Portland, Oregon: A Place For Pinheads

I've lived most of my life in the Portland area, and I've admitted that prior to my trip to Ground Kontrol in 2013, I hadn't stepped foot inside an arcade since the early 90's. After my trip to Ground Kontrol (and my return a year later), I had spotted a post on Pinside talking about the best places around Portland to play pinball. What I didn't realize was exactly how big Portland is regarding the pinball scene. So after doing some digging, what did I find out?

It's pretty freakin' huge.


That moment of realization came when I finally decided to go to Pinballmap.com. I had heard about this site from Pinside, but although it has been around since 2009, I had never checked it out until recently. Per their website:

"PinballMap.com is a crowdsourced pinball locator, showing all the public pinball machines in select regions of North America. Pick a region to find pinball machines to play near you! Help keep your map up to date by adding and removing machines from locations, and by submitting new locations that aren't already listed."

So when I first pulled up the site, I wasn't sure what to expect. There was a list of regions, with each region reporting the number of locations that have pinball machines and also the total number of machines. As I looked through the list or regions, I was impressed by the number of locations and machines in some areas...the Bay Area was truly impressive with 257 locations and 602 machines, but it is a huge area, and traffic is crazy, making it tough to get from some places to others. It also includes the Pacific Pinball Museum with its 86 machines. Chicago, Pittsburgh, and Seattle also have an impressive number of machines, and Wisconsin has a ton of locations, but it's a listing for an entire state. But then I got to Portland, and my jaw dropped.

293 locations, 711 machines.


Here are the top 5 regions for "number of locations" on PinballMap:
Wisconsin - 312
Portland - 293
Bay Area - 257
Chicago - 204
Los Angeles - 190

And the top 5 for "number of machines":
Portland - 711
Bay Area - 602
Pittsburgh - 522
Chicago - 504
Wisconsin - 491

Portland is the 28th largest city in the U.S., but it is beating every city that is bigger than it is, in both locations and number of machines, and is beating entire states with big numbers (Wisconsin, Colorado) in number of machines.

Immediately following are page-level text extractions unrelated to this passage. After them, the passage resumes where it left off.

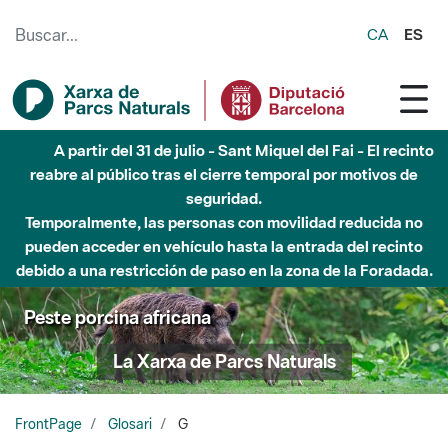
Saltar al contenido principal
CA
ES
A partir del 31 de julio - Sant Miquel del Fai - El recinto
reabre al público tras el cierre temporal por motivos de
seguridad.
Temporalmente, las personas con movilidad reducida no
pueden acceder en vehículo hasta la entrada del recinto
debido a una restricción de paso en la zona de la Foradada.
Peste porcina africana
La Xarxa de Parcs Naturals
FrontPage
Glosari
G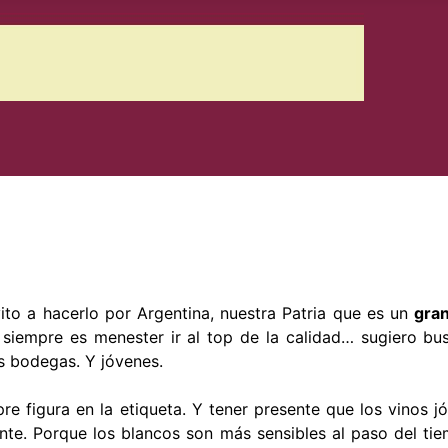
ito a hacerlo por Argentina, nuestra Patria que es un
gra
siempre es menester ir al top de la calidad… sugiero bu
as bodegas. Y jóvenes.
re figura en la etiqueta. Y tener presente que los vinos j
te. Porque los blancos son más sensibles al paso del tie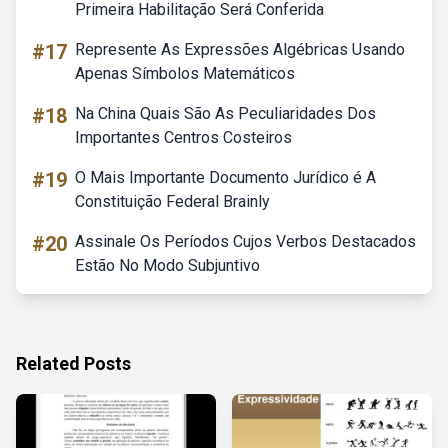
Primeira Habilitação Será Conferida
#17
Represente As Expressões Algébricas Usando
Apenas Símbolos Matemáticos
#18
Na China Quais São As Peculiaridades Dos
Importantes Centros Costeiros
#19
O Mais Importante Documento Jurídico é A
Constituição Federal Brainly
#20
Assinale Os Períodos Cujos Verbos Destacados
Estão No Modo Subjuntivo
Related Posts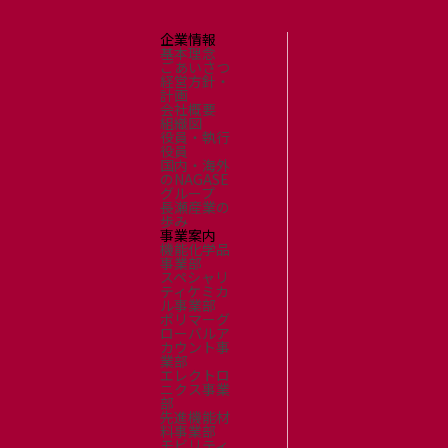
企業情報
基本理念
ごあいさつ
経営方針・
計画
会社概要
組織図
役員・執行
役員
国内・海外
のNAGASE
グループ
長瀬産業の
歩み
事業案内
機能化学品
事業部
スペシャリ
ティケミカ
ル事業部
ポリマーグ
ローバルア
カウント事
業部
エレクトロ
ニクス事業
部
先進機能材
料事業部
モビリティ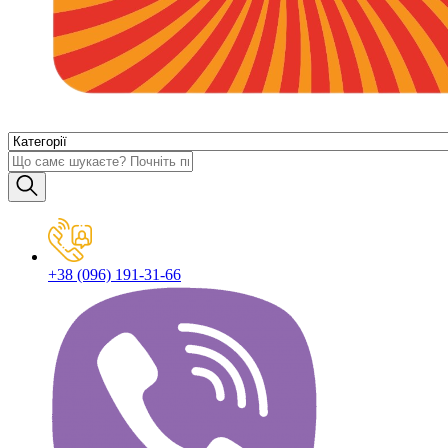
+38 (096) 191-31-66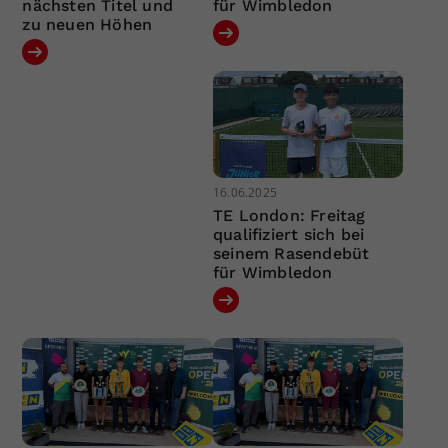
nächsten Titel und
für Wimbledon
zu neuen Höhen
16.06.2025
TE London: Freitag
qualifiziert sich bei
seinem Rasendebüt
für Wimbledon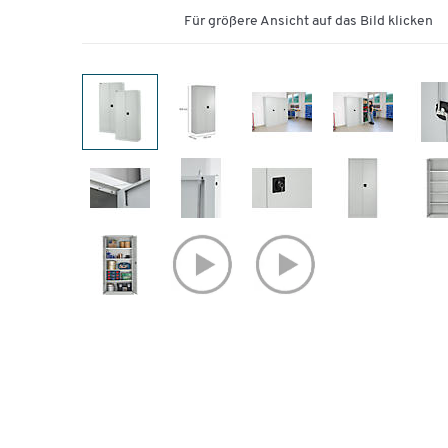
Für größere Ansicht auf das Bild klicken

So I started looking at where these machines were located to help me focus on where I would like to visit to do future writeups. Some locations are on the coast, some are in Salem, some are across the Columbia River in Vancouver, Washington, and a few are in the Columbia Gorge/Mt. Hood areas, meaning they are a good 30-60 minutes or more from downtown Portland. Even with those 100+ machines subtracted, there are still about 600 machines in the metropolitan area, which is incredible. If that's not enough, there are also 3 other regions listed for Oregon - Eugene/Springfield, Southern Oregon, and Bend - so Portland is not the only location for the state.

Oh, and one more thing about about PinballMap: it was developed by a couple of guys named Scott Wainstock and Ryan Gratzer, who live in - you guessed it - Portland.


Unsure of where these machines in Portland were located, I decided to take a closer look at individual locations. On PinballMap, once I had selected Portland from the main screen, I clicked on the "city" button, then used the pulldown to select Portland, and for kicks I used the other pulldown to select only the locations with 5 or more machines (which was the maximum I could sort by). It returned a good sized list, so I decided to sort that into a top 5 by number of machines:

Quarterworld Arcade: 31 machines
Ground Kontrol: 26 machines
C-bar: 15 machines
Blackbird Pizza: 12 machines
Pinball Outreach Project (POP): 12 machines

I eliminated POP as an immediate potential destination because it mostly features electro-mechanical and early solid state machines and primarily focuses on children. I replaced it with Scoreboard Sports Bar, which has 11 machines. I then wanted to see what the closest and largest destination near me would be, as I'm about 45 minutes from most of these locations and Vancouver (Washington) is much closer. Unfortunately the pinball scene in Vancouver is not quite as robust. Only two locations had 3 machines, none of which I wanted to play. The rest of the locations had only 1 or 2 machines.

So instead I asked myself, which machines would I like to play that I have never played before? On PinballMaps, instead of clicking on the City button, I clicked on the Game button. From the dropdown menu I could then choose specific games. In alphabetical order, I looked up the following:

America's Most Haunted (The Lovecraft Bar)
Congo (Quarterworld)
Demolition Man (Quarterworld)
Game of Thrones (Apex, Blackbird, Quarterworld, Scoreboard)
Ghostbusters (Apex, Quarterworld)
The Hobbit (Apex)
Independence Day (Lion's Eye Tavern)
Pinball Magic (Trillium Cafe in Hood River)
The Walking Dead (C-bar, Ground Kontrol)

The Trillium Cafe is too far and Lion's Eye isn't worth the trip just for Independence Day. So I decided that my next destinations to explore will be Quarterworld, C-bar, The Lovecraft Bar, and Apex. Although Apex doesn't have a lot of machines, the ones that they do have are on the list above - and I'm eliminating Ground Kontrol since I have been there twice already and want to check out something new. In addition, Apex, Blackbird, C-bar, and Quarterworld are within minutes of each other.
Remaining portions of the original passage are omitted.